Mon « blog » fonctionne toujours à l’envers…et à tiroirs… après l’évocation de Berlin 1989… voici… Rome 1971 ma première photo, faite avec mon premier appareil photo, dans la ville de mon premier amour… Des destinées qui se croisent pendant 1/250 em de seconde… j’aimais la photographie parce qu’elle laissait une place à l’imaginaire… on peut imaginer le mendiant heureux…
         Rome 1971. Minolta SRT 101

BERLIN 1989

Je ne voulais pas en rajouter une louche, ça déborde déjà de partout… mais pour Elsa je suis « obligé » de l’évoquer sur son blog… elle qui  fêtera peut être un jour la chute du capitalisme!!! en 1989 pour moi et ma génération la chute du mur de la honte représentait un événement inimaginable… tout était donc possible !!! … mais… aujourd’hui, des murs sont encore dans nos têtes et dans nos familles… et plein d’autres murs se sont construit depuis… Berlin… je me souviens des ailes du désir avec la lumière en noir et blanc  d’Henri Alekan… de cette mystérieuse cathédrale bombardée… avec cette phrase…

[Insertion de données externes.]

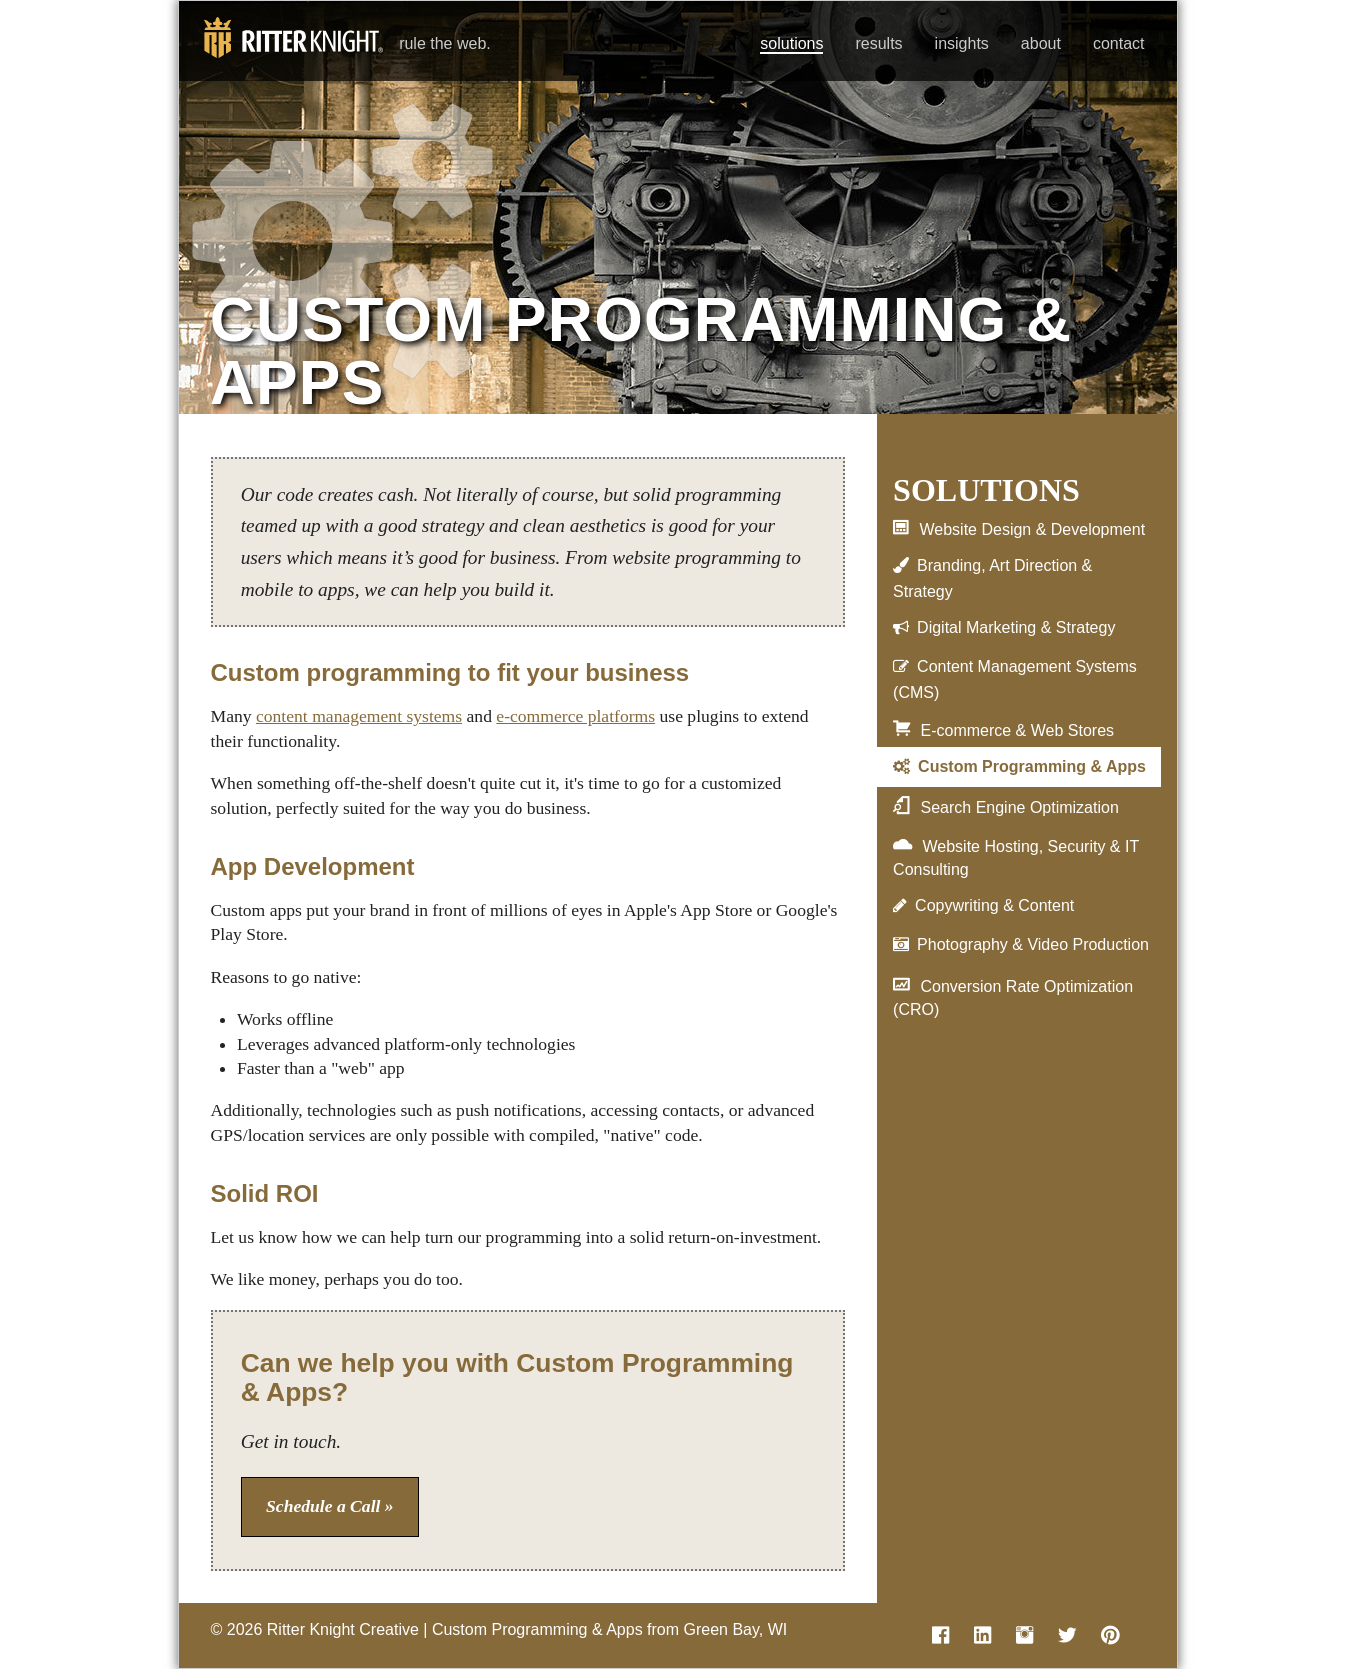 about (1041, 43)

… les murs de la répression, ne s’élèveront jamais jusqu’au ciel…

             Berlin 1989 Leica M 2/35

Les enfants que j’ai vus formaient un groupe joyeux…

               exemple: Les enfants que j’ai vus formaient un groupe joyeux.


– Le participe passé employé avec avoir et suivi d’un infinitif s’accorde si le complément d’objet direct, étant placé avant le participe, fait l’action exprimée par l’infinitif.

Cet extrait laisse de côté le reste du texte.